◆ EXERCISE GOAL ◆
Give back the records below exactly, omitting the pictures.

Saved entries:
....

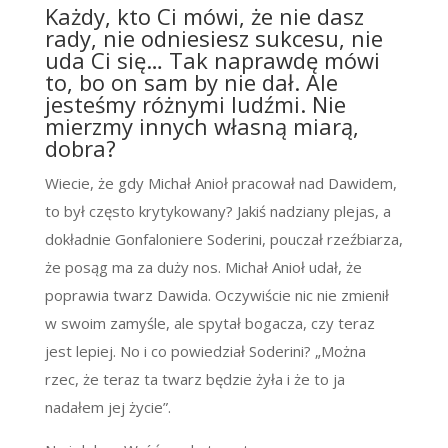
Każdy, kto Ci mówi, że nie dasz
rady, nie odniesiesz sukcesu, nie
uda Ci się… Tak naprawdę mówi
to, bo on sam by nie dał. Ale
jesteśmy różnymi ludźmi. Nie
mierzmy innych własną miarą,
dobra?
Wiecie, że gdy Michał Anioł pracował nad Dawidem,
to był często krytykowany? Jakiś nadziany plejas, a
dokładnie Gonfaloniere Soderini, pouczał rzeźbiarza,
że posąg ma za duży nos. Michał Anioł udał, że
poprawia twarz Dawida. Oczywiście nic nie zmienił
w swoim zamyśle, ale spytał bogacza, czy teraz
jest lepiej. No i co powiedział Soderini? „Można
rzec, że teraz ta twarz będzie żyła i że to ja
nadałem jej życie”.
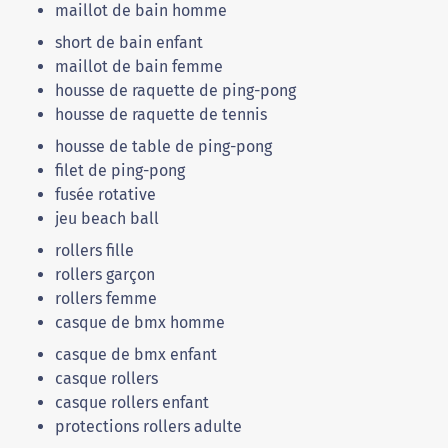
maillot de bain homme
short de bain enfant
maillot de bain femme
housse de raquette de ping-pong
housse de raquette de tennis
housse de table de ping-pong
filet de ping-pong
fusée rotative
jeu beach ball
rollers fille
rollers garçon
rollers femme
casque de bmx homme
casque de bmx enfant
casque rollers
casque rollers enfant
protections rollers adulte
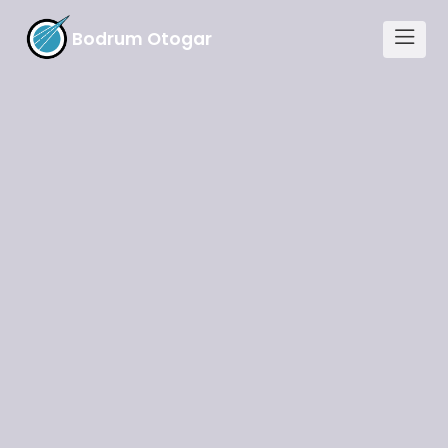
Bodrum Otogar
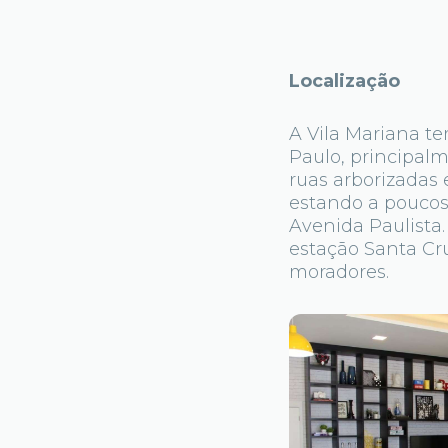
Localização
A Vila Mariana t
Paulo, principalm
ruas arborizadas
estando a poucos
Avenida Paulista
estação Santa Cru
moradores.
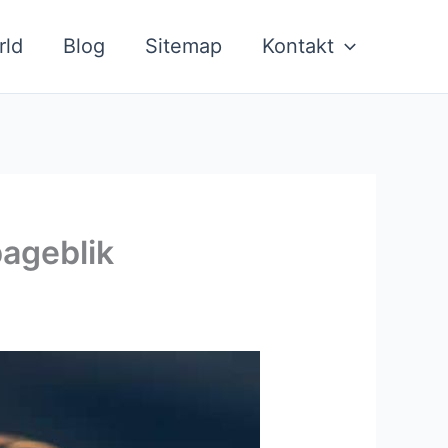
rld
Blog
Sitemap
Kontakt
bageblik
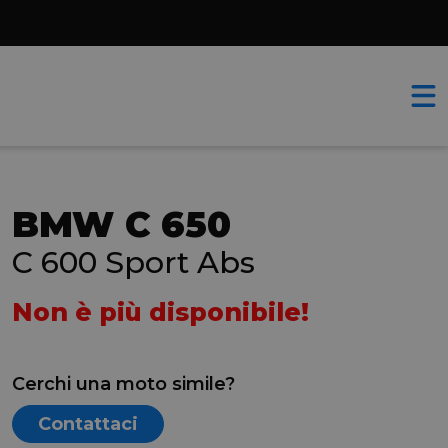
BMW C 650
C 600 Sport Abs
Non è più disponibile!
Cerchi una moto simile?
Contattaci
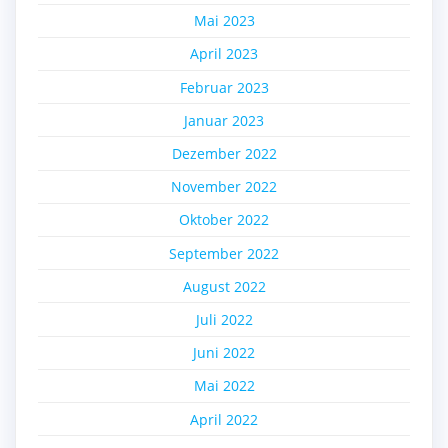
Mai 2023
April 2023
Februar 2023
Januar 2023
Dezember 2022
November 2022
Oktober 2022
September 2022
August 2022
Juli 2022
Juni 2022
Mai 2022
April 2022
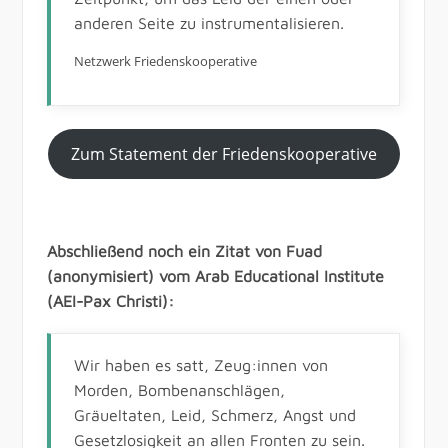
anderen Seite zu instrumentalisieren.
Netzwerk Friedenskooperative
Zum Statement der Friedenskooperative
Abschließend noch ein Zitat von Fuad
(anonymisiert) vom Arab Educational Institute
(AEI-Pax Christi):
Wir haben es satt, Zeug:innen von
Morden, Bombenanschlägen,
Gräueltaten, Leid, Schmerz, Angst und
Gesetzlosigkeit an allen Fronten zu sein.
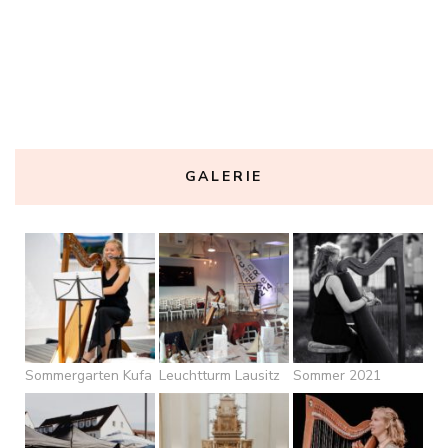
GALERIE
Sommergarten Kufa
Leuchtturm Lausitz
Sommer 2021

....

◆ SOLVED PROBLEM ◆
Każdy, kto Ci mówi, że nie dasz
rady, nie odniesiesz sukcesu, nie
uda Ci się… Tak naprawdę mówi
to, bo on sam by nie dał. Ale
jesteśmy różnymi ludźmi. Nie
mierzmy innych własną miarą,
dobra?
Wiecie, że gdy Michał Anioł pracował nad Dawidem,
to był często krytykowany? Jakiś nadziany plejas, a
dokładnie Gonfaloniere Soderini, pouczał rzeźbiarza,
że posąg ma za duży nos. Michał Anioł udał, że
poprawia twarz Dawida. Oczywiście nic nie zmienił
w swoim zamyśle, ale spytał bogacza, czy teraz
jest lepiej. No i co powiedział Soderini? „Można
rzec, że teraz ta twarz będzie żyła i że to ja
nadałem jej życie”.
maillot de bain homme
short de bain enfant
maillot de bain femme
housse de raquette de ping-pong
housse de raquette de tennis
housse de table de ping-pong
filet de ping-pong
fusée rotative
jeu beach ball
rollers fille
rollers garçon
rollers femme
casque de bmx homme
casque de bmx enfant
casque rollers
casque rollers enfant
protections rollers adulte
Bodrum Otogar
Localização
A Vila Mariana t
Paulo, principalm
ruas arborizadas
estando a poucos
Avenida Paulista
estação Santa Cru
moradores.
rld
Blog
Sitemap
Kontakt
bageblik
BMW C 650
C 600 Sport Abs
Non è più disponibile!
Cerchi una moto simile?
Contattaci
Mai 2023
April 2023
Februar 2023
Januar 2023
Dezember 2022
November 2022
Oktober 2022
September 2022
August 2022
Juli 2022
Juni 2022
Mai 2022
April 2022
anderen Seite zu instrumentalisieren.
Netzwerk Friedenskooperative
Zum Statement der Friedenskooperative
Abschließend noch ein Zitat von Fuad
(anonymisiert) vom Arab Educational Institute
(AEI-Pax Christi):
Wir haben es satt, Zeug:innen von
Morden, Bombenanschlägen,
Gräueltaten, Leid, Schmerz, Angst und
Gesetzlosigkeit an allen Fronten zu sein.
GALERIE
Sommergarten Kufa
Leuchtturm Lausitz
Sommer 2021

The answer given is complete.